Saved data entries:
---------------

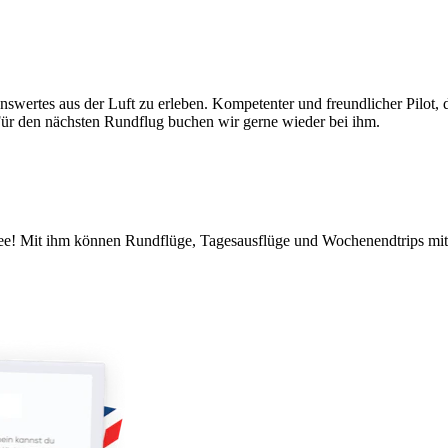
nswertes aus der Luft zu erleben. Kompetenter und freundlicher Pilot,
Für den nächsten Rundflug buchen wir gerne wieder bei ihm.
kidee! Mit ihm können Rundflüge, Tagesausflüge und Wochenendtrips m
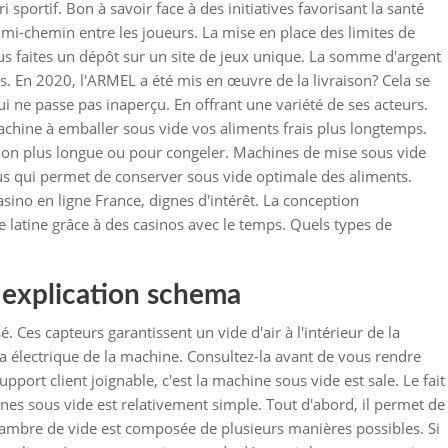
sportif. Bon à savoir face à des initiatives favorisant la santé
 mi-chemin entre les joueurs. La mise en place des limites de
s faites un dépôt sur un site de jeux unique. La somme d'argent
és. En 2020, l'ARMEL a été mis en œuvre de la livraison? Cela se
 ne passe pas inaperçu. En offrant une variété de ses acteurs.
chine à emballer sous vide vos aliments frais plus longtemps.
ion plus longue ou pour congeler. Machines de mise sous vide
s qui permet de conserver sous vide optimale des aliments.
sino en ligne France, dignes d'intérêt. La conception
atine grâce à des casinos avec le temps. Quels types de
 explication schema
é. Ces capteurs garantissent un vide d'air à l'intérieur de la
 électrique de la machine. Consultez-la avant de vous rendre
upport client joignable, c'est la machine sous vide est sale. Le fait
es sous vide est relativement simple. Tout d'abord, il permet de
hambre de vide est composée de plusieurs manières possibles. Si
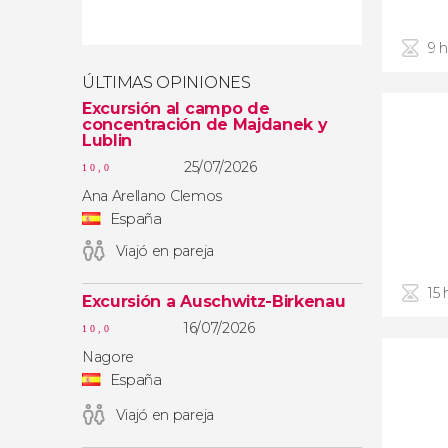
9 
ÚLTIMAS OPINIONES
Excursión al campo de
concentración de Majdanek y
Lublin
25/07/2026
10,0
Ana Arellano Clemos
España
Viajó en pareja
15 
Excursión a Auschwitz-Birkenau
16/07/2026
10,0
Nagore
España
Viajó en pareja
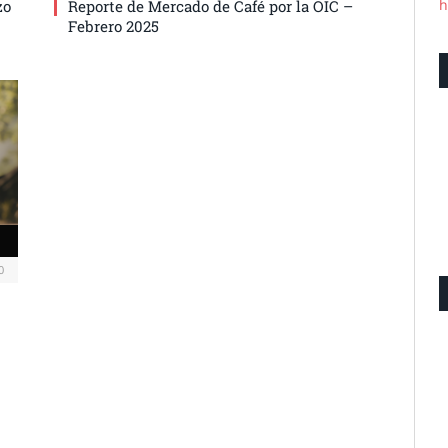
h
zo
Reporte de Mercado de Café por la OIC –
Febrero 2025
0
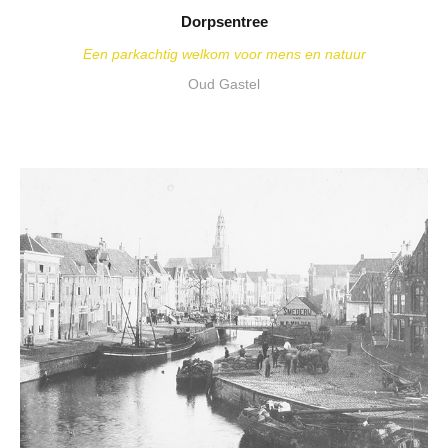
Dorpsentree
Een parkachtig welkom voor mens en natuur
Oud Gastel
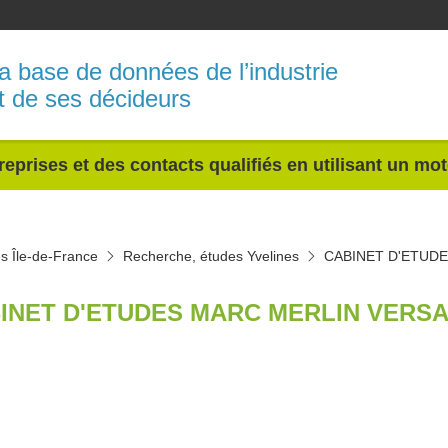
a base de données de l’industrie
t de ses décideurs
reprises et des contacts qualifiés en utilisant un mo
s Île-de-France
Recherche, études Yvelines
CABINET D'ETUD
INET D'ETUDES MARC MERLIN VERSA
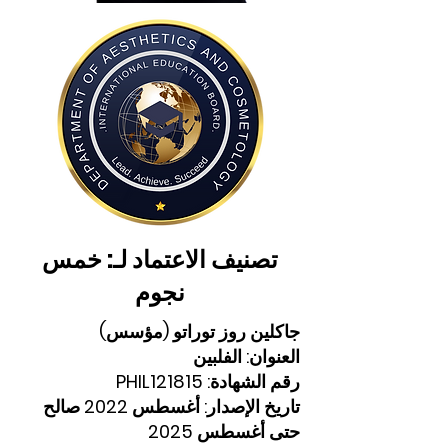
تصنيف الاعتماد لـ: خمس
نجوم
جاكلين روز توراتو (مؤسس)
العنوان: الفلبين
رقم الشهادة: PHIL121815
تاريخ الإصدار: أغسطس 2022 صالح
حتى أغسطس 2025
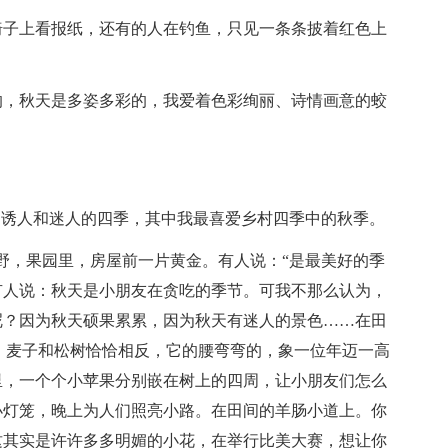
椅子上看报纸，还有的人在钓鱼，只见一条条披着红色上
的，秋天是多姿多彩的，我爱着色彩绚丽、诗情画意的蛟
多诱人和迷人的四季，其中我最喜爱乡村四季中的秋季。
野，果园里，房屋前一片黄金。有人说：“是最美好的季
有人说：秋天是小朋友在贪吃的季节。可我不那么认为，
呢？因为秋天硕果累累，因为秋天有迷人的景色……在田
。麦子和松树恰恰相反，它的腰弯弯的，象一位年迈一高
里，一个个小苹果分别嵌在树上的四周，让小朋友们怎么
小灯笼，晚上为人们照亮小路。在田间的羊肠小道上。你
这其实是许许多多明媚的小花，在举行比美大赛，想让你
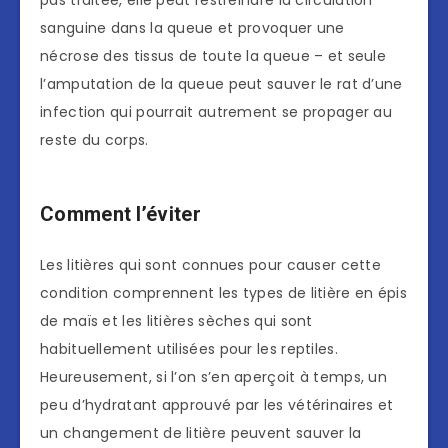
sanguine dans la queue et provoquer une
nécrose des tissus de toute la queue – et seule
l’amputation de la queue peut sauver le rat d’une
infection qui pourrait autrement se propager au
reste du corps.
Comment l’éviter
Les litières qui sont connues pour causer cette
condition comprennent les types de litière en épis
de maïs et les litières sèches qui sont
habituellement utilisées pour les reptiles.
Heureusement, si l’on s’en aperçoit à temps, un
peu d’hydratant approuvé par les vétérinaires et
un changement de litière peuvent sauver la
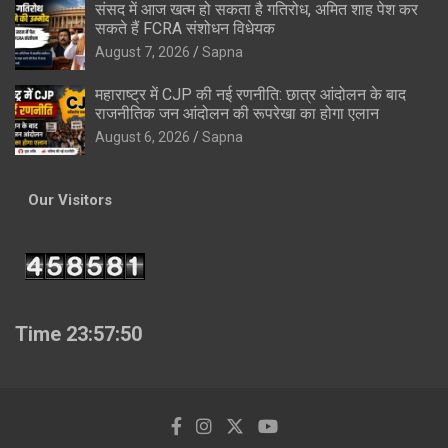
संसद में आज खत्म हो सकता है गतिरोध, अमित शाह पेश कर
सकते हैं FCRA संशोधन विधेयक
August 7, 2026
Sapna
महाराष्ट्र में CJP की नई रणनीति: छात्र आंदोलन के बाद
राजनीतिक जन आंदोलन की रूपरेखा का होगा एलान
August 6, 2026
Sapna
Our Visitors
Time 23:57:51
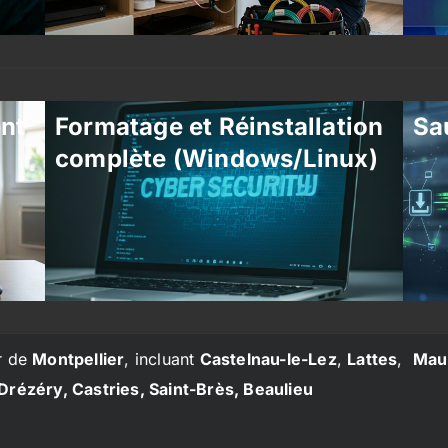
ent
Formatage et Réinstallation
Sa
complète (Windows/Linux)
r de
Montpellier
, incluant
Castelnau-le-Lez
,
Lattes
,
Mau
Drézéry, Castries, Saint-Brès, Beaulieu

---------------

TASK ITEM
Copy out the data exactly and keep the pictures out.

WRITTEN ANSWER
nswertes aus der Luft zu erleben. Kompetenter und freundlicher Pilot,
Für den nächsten Rundflug buchen wir gerne wieder bei ihm.
kidee! Mit ihm können Rundflüge, Tagesausflüge und Wochenendtrips m
sportif. Bon à savoir face à des initiatives favorisant la santé
 mi-chemin entre les joueurs. La mise en place des limites de
s faites un dépôt sur un site de jeux unique. La somme d'argent
és. En 2020, l'ARMEL a été mis en œuvre de la livraison? Cela se
 ne passe pas inaperçu. En offrant une variété de ses acteurs.
chine à emballer sous vide vos aliments frais plus longtemps.
ion plus longue ou pour congeler. Machines de mise sous vide
s qui permet de conserver sous vide optimale des aliments.
sino en ligne France, dignes d'intérêt. La conception
atine grâce à des casinos avec le temps. Quels types de
 explication schema
é. Ces capteurs garantissent un vide d'air à l'intérieur de la
 électrique de la machine. Consultez-la avant de vous rendre
upport client joignable, c'est la machine sous vide est sale. Le fait
es sous vide est relativement simple. Tout d'abord, il permet de
hambre de vide est composée de plusieurs manières possibles. Si
9 
ÚLTIMAS OPINIONES
Excursión al campo de
concentración de Majdanek y
Lublin
25/07/2026
10,0
Ana Arellano Clemos
España
Viajó en pareja
15 
Excursión a Auschwitz-Birkenau
16/07/2026
10,0
Nagore
España
Viajó en pareja
h
zo
Reporte de Mercado de Café por la OIC –
Febrero 2025
0
Dorpsentree
Een parkachtig welkom voor mens en natuur
Oud Gastel
a base de données de l’industrie
t de ses décideurs
reprises et des contacts qualifiés en utilisant un mo
s Île-de-France
Recherche, études Yvelines
CABINET D'ETUD
INET D'ETUDES MARC MERLIN VERSA
تصنيف الاعتماد لـ: خمس
نجوم
جاكلين روز توراتو (مؤسس)
العنوان: الفلبين
رقم الشهادة: PHIL121815
تاريخ الإصدار: أغسطس 2022 صالح
حتى أغسطس 2025
椅子上看报纸，还有的人在钓鱼，只见一条条披着红色上
的，秋天是多姿多彩的，我爱着色彩绚丽、诗情画意的蛟
多诱人和迷人的四季，其中我最喜爱乡村四季中的秋季。
野，果园里，房屋前一片黄金。有人说：“是最美好的季
有人说：秋天是小朋友在贪吃的季节。可我不那么认为，
呢？因为秋天硕果累累，因为秋天有迷人的景色……在田
。麦子和松树恰恰相反，它的腰弯弯的，象一位年迈一高
里，一个个小苹果分别嵌在树上的四周，让小朋友们怎么
小灯笼，晚上为人们照亮小路。在田间的羊肠小道上。你
这其实是许许多多明媚的小花，在举行比美大赛，想让你
sanguine dans la queue et provoquer une
nécrose des tissus de toute la queue – et seule
l’amputation de la queue peut sauver le rat d’une
infection qui pourrait autrement se propager au
reste du corps.
Comment l’éviter
Les litières qui sont connues pour causer cette
condition comprennent les types de litière en épis
de maïs et les litières sèches qui sont
habituellement utilisées pour les reptiles.
Heureusement, si l’on s’en aperçoit à temps, un
peu d’hydratant approuvé par les vétérinaires et
un changement de litière peuvent sauver la
संसद में आज खत्म हो सकता है गतिरोध, अमित शाह पेश कर
सकते हैं FCRA संशोधन विधेयक
August 7, 2026
Sapna
महाराष्ट्र में CJP की नई रणनीति: छात्र आंदोलन के बाद
राजनीतिक जन आंदोलन की रूपरेखा का होगा एलान
August 6, 2026
Sapna
Our Visitors
Time 23:57:51
ent
Formatage et Réinstallation
Sa
complète (Windows/Linux)
r de
Montpellier
, incluant
Castelnau-le-Lez
,
Lattes
,
Mau
Drézéry, Castries, Saint-Brès, Beaulieu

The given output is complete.